[Opening EXCERPTED RECORDS section]
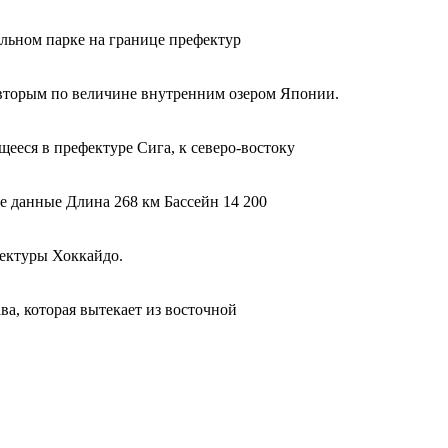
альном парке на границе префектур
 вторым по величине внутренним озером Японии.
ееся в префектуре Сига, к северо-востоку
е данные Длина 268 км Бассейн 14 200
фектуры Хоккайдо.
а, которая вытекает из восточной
[Closing EXCERPTED RECORDS section]
[Opening EXCERPTED RECORDS section]
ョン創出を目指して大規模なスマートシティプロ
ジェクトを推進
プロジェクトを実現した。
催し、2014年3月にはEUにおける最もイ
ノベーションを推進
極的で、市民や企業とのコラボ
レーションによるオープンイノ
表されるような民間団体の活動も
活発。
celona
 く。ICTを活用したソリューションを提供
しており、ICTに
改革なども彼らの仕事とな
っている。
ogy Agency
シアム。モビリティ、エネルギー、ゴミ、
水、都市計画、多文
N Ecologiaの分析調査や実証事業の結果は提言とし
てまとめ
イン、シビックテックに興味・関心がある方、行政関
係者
[Closing EXCERPTED RECORDS section]
▶ REQUIRED WORK
Give only the lines from the one holding "альном парке на границе префектур" through the one holding "а, которая вытекает из восточной", each restated exactly as it appears above.

▶ FINAL ANSWER
альном парке на границе префектур
 вторым по величине внутренним озером Японии.
ееся в префектуре Сига, к северо-востоку
е данные Длина 268 км Бассейн 14 200
фектуры Хоккайдо.
а, которая вытекает из восточной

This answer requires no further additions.